ON its launch, SEAT president Luca de Meo declared the latest Ibiza should be the ‘best small car in Europe'.
With so many rivals, it's probably pushing it to say that now, but it is easily one of the best superminis for sale in the UK today.
Due to customer demand, the Ibiza is now only available as a five-door, but it's much wider, sits a fraction lower and is a tiny bit shorter than before. But, the added width and a 95mm longer wheelbase makes it feel like a much bigger car.
Amazingly, SEAT's design team seem to have done the impossible by making the Ibiza 2mm shorter, but delivering more space inside. Leg room in the back is up 35mm, thanks mostly to the increase in wheelbase, while headroom is also up by 17mm. There's also 17mm more head space up front and the seats have been made 42mm wider.
It makes the Ibiza one of the most spacious cars in its class with space for two six-footers to sit one in front of the other. And, while it might be a tight squeeze for three adults in the back, children will have ample room to avoid each other if necessary.
There are six trim levels - SE, SE Technology, FR, FR Sport, Xcellence and Xcellence Lux. All cars in the get alloy wheels, a touchscreen DAB radio with smartphone connectivity, LED daytime running lights and tail-lights, metallic paint, parking sensors, and a suite of modern safety kit as standard.
SE Technology adds sat nav, bigger 16-inch wheels, ambient interior lighting, a CD player, and voice control.
The controls and instruments are noticeably more driver-orientated. The eight-inch touchscreen in the SE Tech is similar to those in other VW Group cars, with clear and simple to follow menus, while the navigation features pinch and expand functionality on the screen.
Heating and ventilation controls are separate and sit underneath the screen so you don't have to wade through menus to change the temperature.
The Ibiza is also one of the most practical cars in the supermini class. As well as plenty of passenger space, there's also a decent boot, which is 63 litres larger than its predecessor's. Loadspace is now a best-in-class 355 litres - and 823 litres when you fold the split rear seats. All that space is easier to use too, thanks to a lower load height.
The Ibiza has also earned the top five-star rating in Euro NCAP safety tests. All models are fitted with six airbags, ABS and Electronic Stability Control with Emergency Brake Assist. There's also a tyre pressure monitoring system, child locks on the rear doors and ISOFIX child seat anchor points on the outer rear seats.
Also standard is Front Assist and Multi-Collision autonomous braking systems.

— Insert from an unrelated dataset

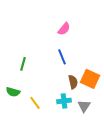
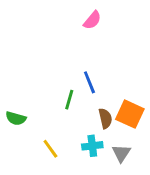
pink semicircle: (64, 29) -> (92, 20), moved
green line: (23, 64) -> (69, 100), moved
green semicircle: (13, 92) -> (16, 118), moved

Front Assist uses a radar sensor mounted on the front of the car to constantly monitor the distance between the Ibiza and the vehicle ahead. If it calculates there is a risk of collision, it will trigger a warning to alert the driver.
If the driver then doesn't apply the brakes firmly enough, the system will generate the necessary extra braking force. If the driver fails to take any action in response to the warnings, Front Assist will automatically apply emergency braking.
Multi-Collision Brake detects when the car has been involved in an accident, and applies the brakes, helping prevent or lessen the severity of a subsequent impact, should the driver have lost consciousness or the ability to control the vehicle in some way.
There's a range of diesel and petrol engines, including a 1.0 MPI 79bhp version. However, the best are the punchy new one-litre three-cylinder petrol engines, which suit the car well.
There's a 1.0 TSI 113bhp version which can operate with a six-speed manual or seven-speed DSG dual-clutch automatic transmission, but the 1.0-litre 94bhp version, which is mated to a five-speed manual, is much more fuel-frugal.
It officially returns 61.4mpg though I managed just 47.1mpg - though that's not to be sniffed at.
Under acceleration or having fun on winding B-roads, you get that fabulous little three-cylinder thrum. However, at cruising speeds, the engine is almost supremely quiet and smooth. Handling is sharp, but not at the expense of comfort. There's also very little body roll.
Power begins to come in low down in the rev range - around 1,500rpm - so it pulls the hatchback strongly. Its 94bhp offers decent acceleration in-gear and it feels brisk away from traffic lights. The Ibiza is nimble around town but very comfortable on longer runs.